=== Assigned task ===
Gather from the material every line that contains the string "Gemünden".

=== Records provided ===

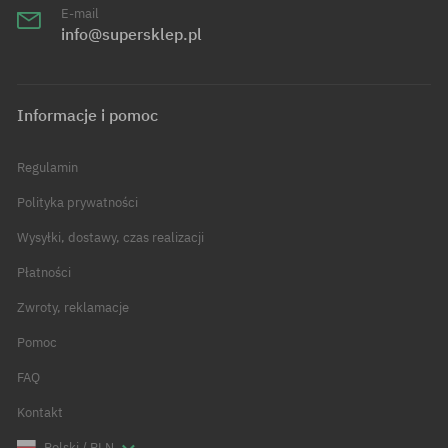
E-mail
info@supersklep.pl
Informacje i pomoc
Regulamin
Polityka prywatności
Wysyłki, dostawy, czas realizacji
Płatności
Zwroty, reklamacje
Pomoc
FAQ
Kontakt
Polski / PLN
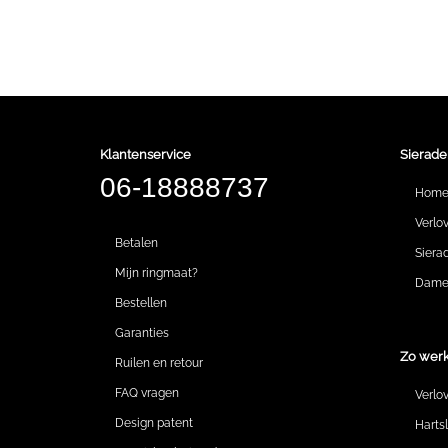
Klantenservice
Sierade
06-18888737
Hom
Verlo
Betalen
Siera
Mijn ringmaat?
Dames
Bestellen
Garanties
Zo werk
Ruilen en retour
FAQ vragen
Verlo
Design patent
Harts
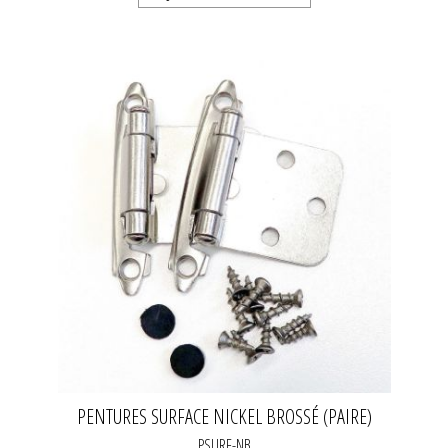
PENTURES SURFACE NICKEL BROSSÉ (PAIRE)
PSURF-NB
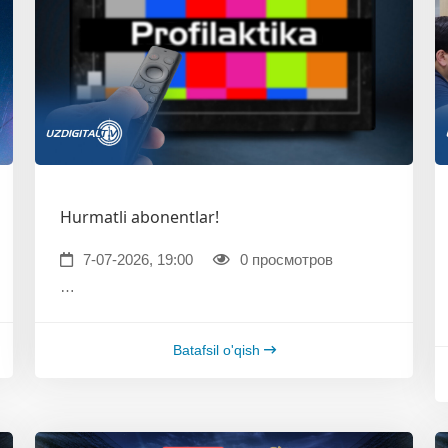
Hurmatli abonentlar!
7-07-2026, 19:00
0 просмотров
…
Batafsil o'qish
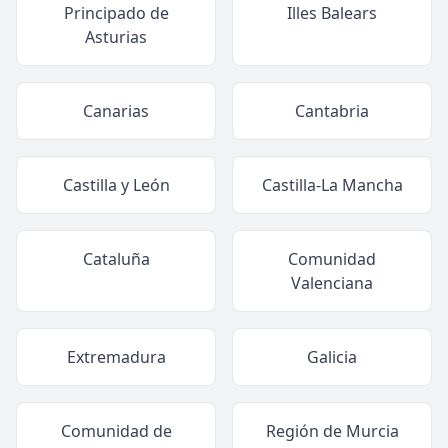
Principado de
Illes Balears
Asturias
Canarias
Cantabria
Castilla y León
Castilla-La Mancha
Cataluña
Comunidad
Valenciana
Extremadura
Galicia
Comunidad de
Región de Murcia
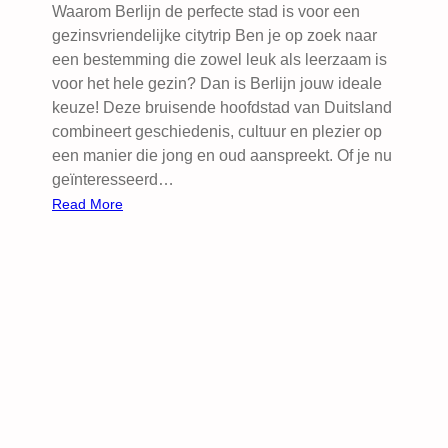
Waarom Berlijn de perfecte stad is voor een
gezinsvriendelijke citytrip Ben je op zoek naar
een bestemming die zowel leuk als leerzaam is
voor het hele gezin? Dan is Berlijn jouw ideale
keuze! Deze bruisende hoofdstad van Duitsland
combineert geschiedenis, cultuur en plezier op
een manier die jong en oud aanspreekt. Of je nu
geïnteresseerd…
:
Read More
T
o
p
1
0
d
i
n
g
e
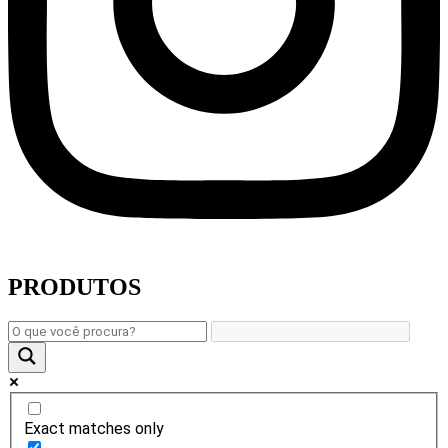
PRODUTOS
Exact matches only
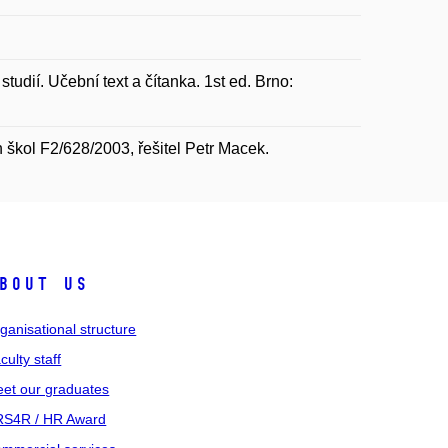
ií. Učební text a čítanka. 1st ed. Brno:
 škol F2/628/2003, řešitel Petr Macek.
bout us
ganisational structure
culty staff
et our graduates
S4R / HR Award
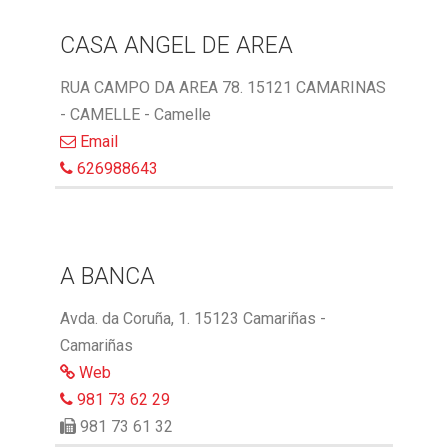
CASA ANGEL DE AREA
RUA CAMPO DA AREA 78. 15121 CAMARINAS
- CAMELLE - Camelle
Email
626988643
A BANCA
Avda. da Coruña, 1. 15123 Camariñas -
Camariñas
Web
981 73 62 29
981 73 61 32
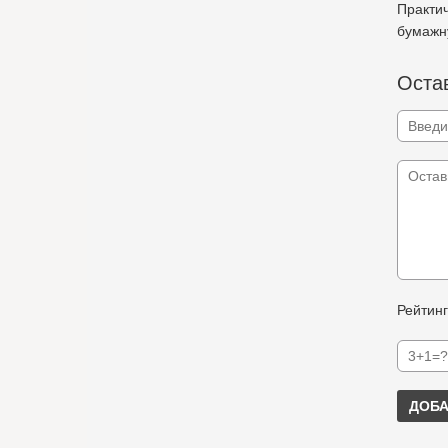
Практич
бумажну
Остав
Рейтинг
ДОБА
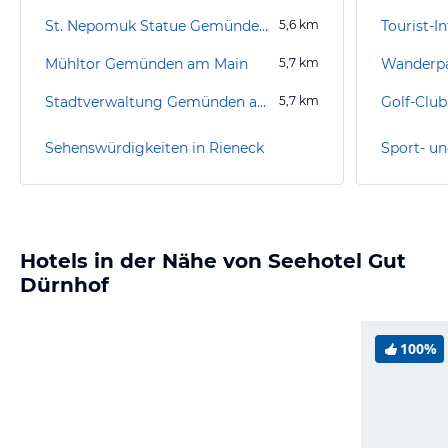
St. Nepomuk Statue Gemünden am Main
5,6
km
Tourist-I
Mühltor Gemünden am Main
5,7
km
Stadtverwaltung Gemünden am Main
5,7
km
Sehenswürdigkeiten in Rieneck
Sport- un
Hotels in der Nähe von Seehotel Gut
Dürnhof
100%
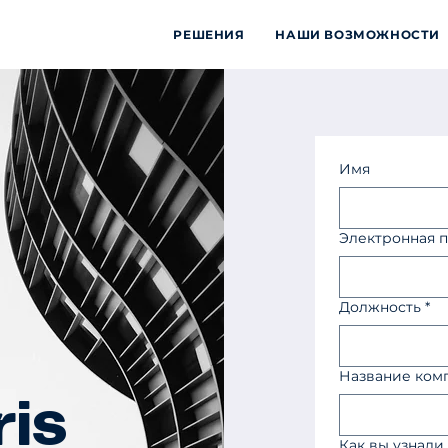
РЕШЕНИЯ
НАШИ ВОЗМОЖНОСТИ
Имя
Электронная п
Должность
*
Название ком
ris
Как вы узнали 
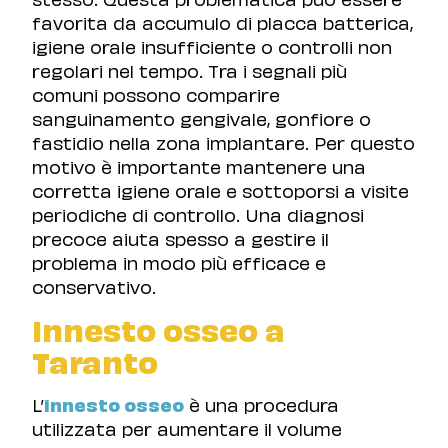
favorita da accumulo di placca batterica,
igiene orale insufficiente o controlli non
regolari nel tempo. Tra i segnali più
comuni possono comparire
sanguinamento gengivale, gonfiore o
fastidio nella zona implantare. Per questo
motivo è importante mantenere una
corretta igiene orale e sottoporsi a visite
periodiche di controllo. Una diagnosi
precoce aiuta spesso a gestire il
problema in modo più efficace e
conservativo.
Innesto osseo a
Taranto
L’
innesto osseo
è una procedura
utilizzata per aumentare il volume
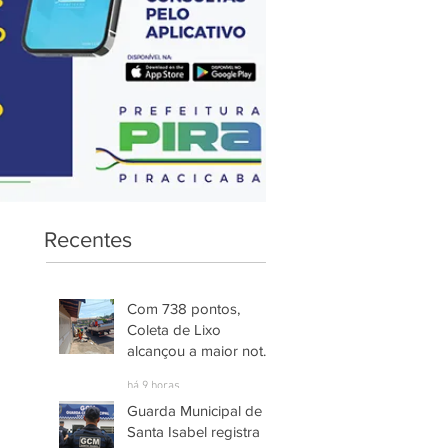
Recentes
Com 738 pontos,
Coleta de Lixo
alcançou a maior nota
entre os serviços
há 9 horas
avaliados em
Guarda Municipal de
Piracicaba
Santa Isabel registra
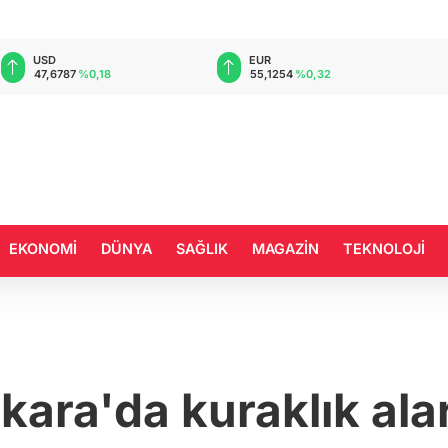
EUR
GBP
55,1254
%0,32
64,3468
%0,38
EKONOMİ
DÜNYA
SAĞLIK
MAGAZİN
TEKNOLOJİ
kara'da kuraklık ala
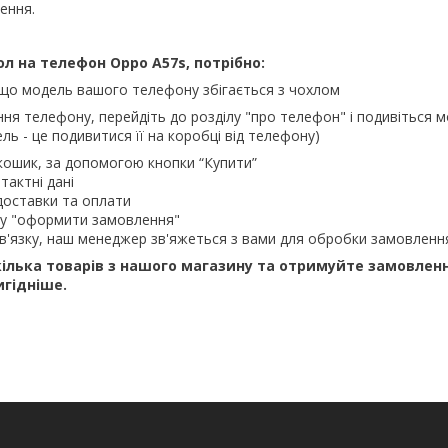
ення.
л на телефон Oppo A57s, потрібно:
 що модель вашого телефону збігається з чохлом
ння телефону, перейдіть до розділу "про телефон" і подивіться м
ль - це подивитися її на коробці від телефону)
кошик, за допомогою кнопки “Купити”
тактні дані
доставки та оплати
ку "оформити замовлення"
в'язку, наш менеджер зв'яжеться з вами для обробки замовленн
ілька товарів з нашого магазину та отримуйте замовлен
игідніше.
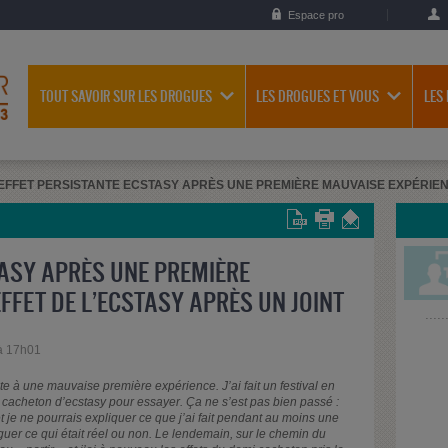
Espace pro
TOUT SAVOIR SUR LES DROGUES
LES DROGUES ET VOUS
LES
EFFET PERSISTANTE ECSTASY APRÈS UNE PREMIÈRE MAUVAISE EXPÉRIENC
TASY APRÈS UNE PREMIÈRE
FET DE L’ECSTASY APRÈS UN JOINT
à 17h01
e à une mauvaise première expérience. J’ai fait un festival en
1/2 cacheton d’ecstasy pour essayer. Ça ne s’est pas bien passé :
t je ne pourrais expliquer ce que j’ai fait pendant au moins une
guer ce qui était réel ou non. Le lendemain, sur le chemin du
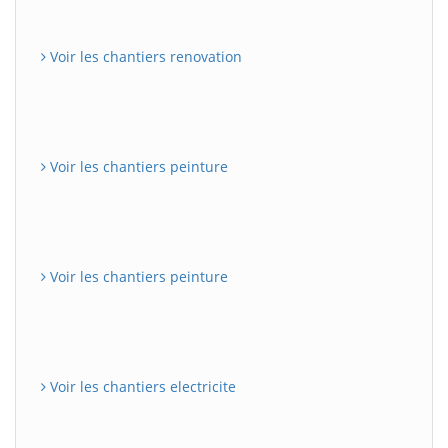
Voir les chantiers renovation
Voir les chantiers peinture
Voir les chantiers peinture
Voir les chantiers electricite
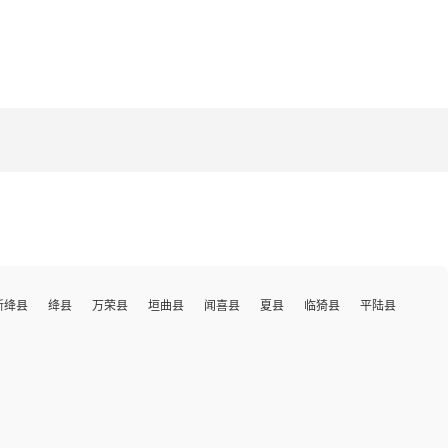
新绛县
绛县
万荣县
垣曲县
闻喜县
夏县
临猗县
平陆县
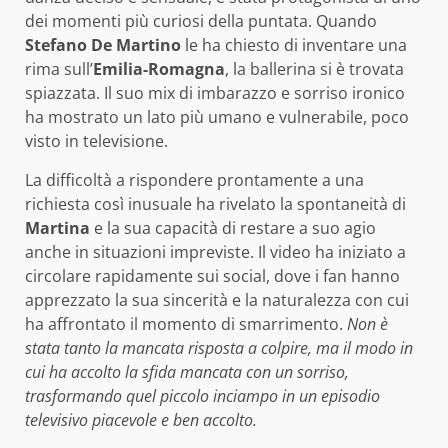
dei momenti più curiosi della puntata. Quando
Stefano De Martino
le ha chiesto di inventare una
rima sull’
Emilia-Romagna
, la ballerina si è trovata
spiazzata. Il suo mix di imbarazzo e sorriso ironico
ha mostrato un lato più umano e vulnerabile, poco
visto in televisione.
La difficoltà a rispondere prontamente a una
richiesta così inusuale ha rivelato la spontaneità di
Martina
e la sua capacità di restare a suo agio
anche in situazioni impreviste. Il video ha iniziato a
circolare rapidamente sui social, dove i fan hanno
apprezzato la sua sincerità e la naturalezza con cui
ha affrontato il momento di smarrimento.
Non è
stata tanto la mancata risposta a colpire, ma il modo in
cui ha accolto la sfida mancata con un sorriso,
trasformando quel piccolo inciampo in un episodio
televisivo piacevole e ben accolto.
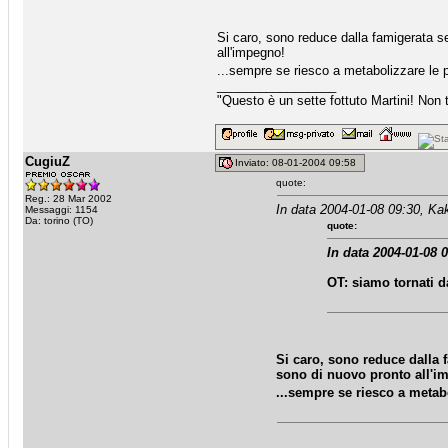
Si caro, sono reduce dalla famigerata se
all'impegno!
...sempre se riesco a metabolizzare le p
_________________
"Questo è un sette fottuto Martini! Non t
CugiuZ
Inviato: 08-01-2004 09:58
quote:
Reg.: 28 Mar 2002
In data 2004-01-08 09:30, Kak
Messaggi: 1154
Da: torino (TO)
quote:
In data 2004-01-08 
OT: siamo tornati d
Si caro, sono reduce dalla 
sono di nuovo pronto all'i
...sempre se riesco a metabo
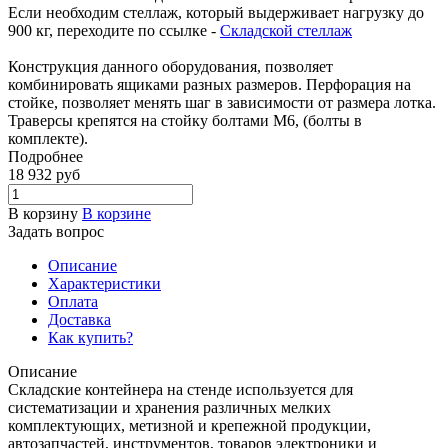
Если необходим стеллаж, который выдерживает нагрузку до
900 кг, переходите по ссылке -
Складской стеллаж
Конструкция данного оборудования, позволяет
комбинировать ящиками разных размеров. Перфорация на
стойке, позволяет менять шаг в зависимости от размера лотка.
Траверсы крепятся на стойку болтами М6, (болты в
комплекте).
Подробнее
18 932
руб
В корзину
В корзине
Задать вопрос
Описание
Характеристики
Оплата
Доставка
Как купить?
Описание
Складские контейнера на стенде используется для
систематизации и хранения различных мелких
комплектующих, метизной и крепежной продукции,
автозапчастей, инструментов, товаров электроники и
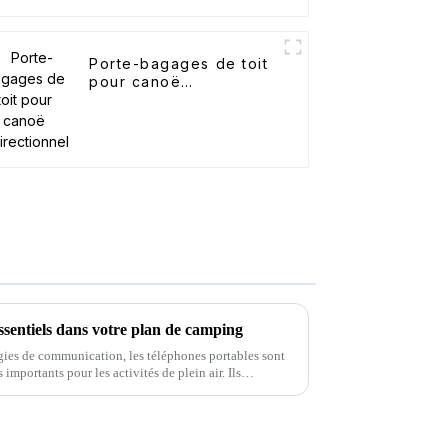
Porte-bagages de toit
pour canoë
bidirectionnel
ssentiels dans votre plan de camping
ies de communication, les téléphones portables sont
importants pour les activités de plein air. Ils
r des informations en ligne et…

===

=== Your solution ===
St. Nepomuk Statue Gemünden am Main
Mühltor Gemünden am Main
Stadtverwaltung Gemünden am Main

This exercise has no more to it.